Dieser Mangel ist auch nicht durch die ergänzende Potenzialstudie geheilt worden. Zwar versucht diese nachzuweisen, dass auch dann, wenn die Entscheidungsgremien von den zusätzlichen Potenzialflächen gewusst hätten, die getroffene Entscheidung nicht zu beanstanden sei. Dies mag zwar zutreffen, ändert aber nichts daran, dass dem Entscheidungsträger bei seiner Entscheidung die maßgeblichen Entscheidungsgrundlagen eben gerade nicht vollständig vorlagen und er bei Kenntnis der zusätzlichen Flächen ebenfalls abwägungsfehlerfrei vielleicht doch auch eine andere Fläche oder jedenfalls einen anderen Zuschnitt der festgesetzten Fläche gewählt hätte.
Im Hinblick auf dieses Abwägungsdefizit kommt es im Ergebnis nicht auf die weitere Frage an, ob die mit der 22. Änderung des Flächennutzungsplans vorgenommene Abweichung von den Abstandsempfehlungen des Ministers insoweit, als gegenüber (kleineren) Privatforsten ein geringerer Abstand als gegenüber den (größeren) Staatsforsten eingehalten werden muss, hinreichend plausibel begründet worden ist, wogegen einiges spricht. Zwar hat diesbezüglich die nachgereichte Potenzialstudie die den Beratungen der 22. Änderung des Flächennutzungsplans zugrunde liegende Begründung weiter unterfüttert. Aber auch insoweit würde das oben Gesagte gelten, dass nämlich dieser (ausführlichere) Begründung Grundlagen für eine Entscheidung bei den Beratungen eben nicht vorlagen und deshalb auch insoweit kein vollständiges Abwägungsmaterial.

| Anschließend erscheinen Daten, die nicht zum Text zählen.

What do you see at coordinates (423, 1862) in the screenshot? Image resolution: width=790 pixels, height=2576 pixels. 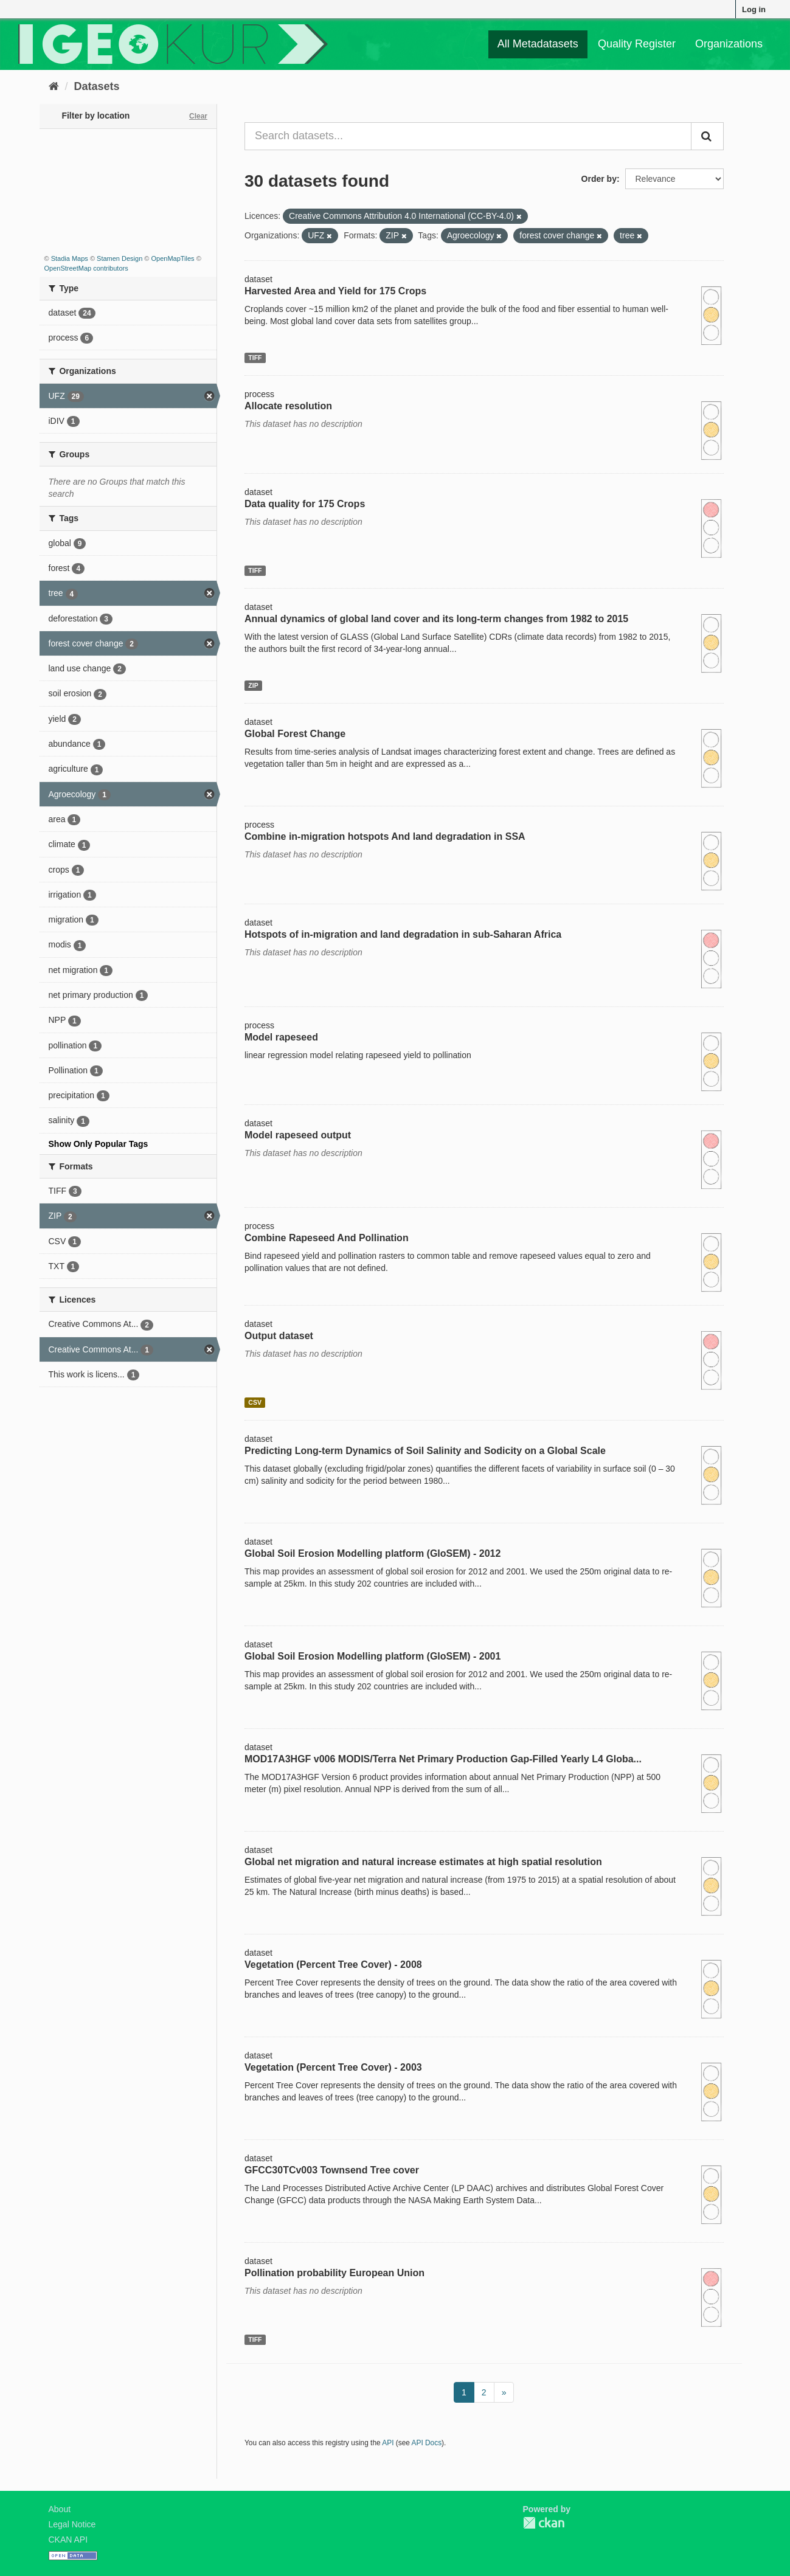 I see `Global net migration and natural increase estimates at high spatial resolution` at bounding box center [423, 1862].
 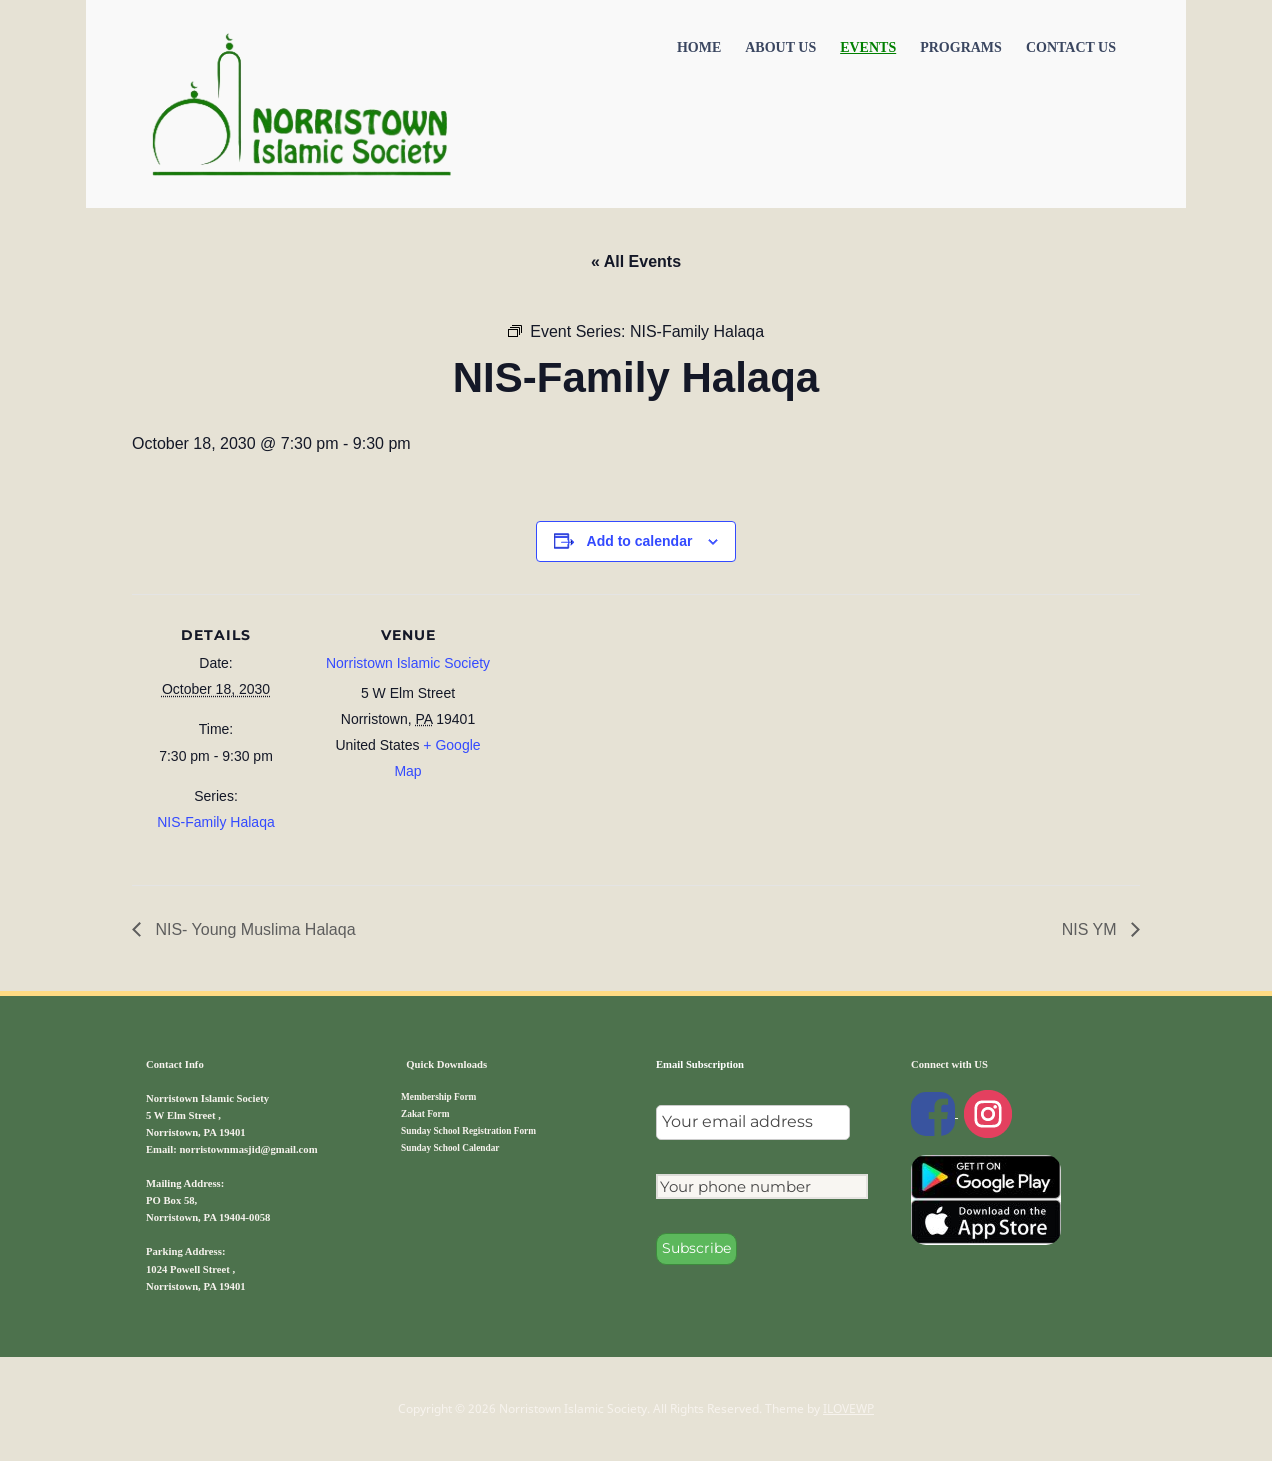 What do you see at coordinates (961, 47) in the screenshot?
I see `Programs` at bounding box center [961, 47].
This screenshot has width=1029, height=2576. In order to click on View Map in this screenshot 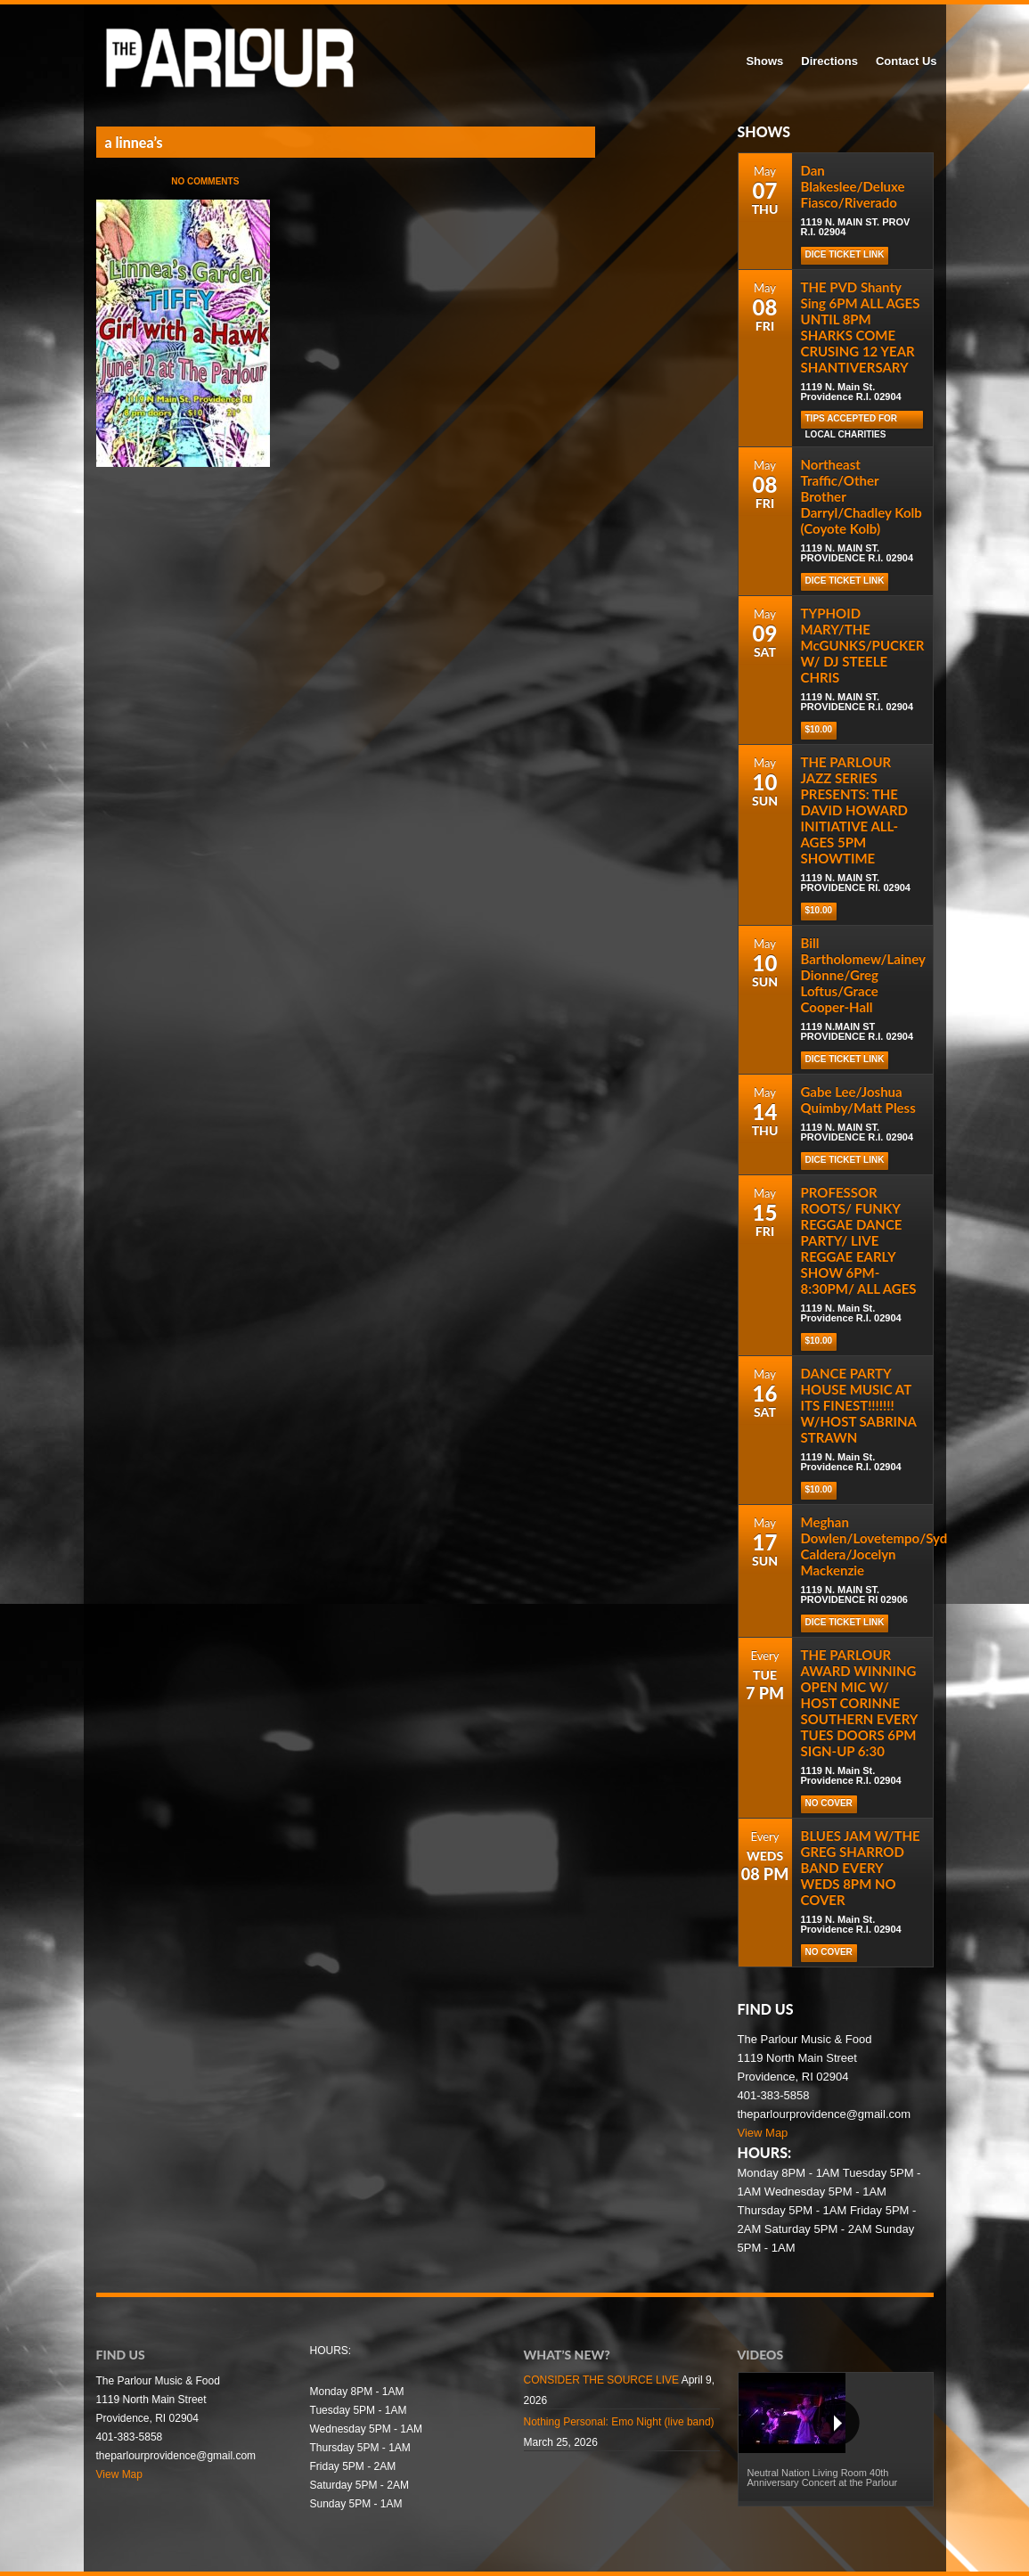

Wegen des oben beschriebenen Abwägungsdefizits führt die Festsetzung einer Sonderbaufläche für die Windenergienutzung im Flächennutzungsplan der Beigeladenen nicht zur Ausschlusswirkung gegenüber dem Vorhaben des Klägers gemäß § 35 Abs. 3 Satz 3 BauGB. Andere Gesichtspunkte, die das Vorhaben des Klägers bauplanungsrechtlich als nicht zulässig erscheinen lassen, sind nicht ersichtlich und werden von dem Beklagten auch nicht ins Feld geführt.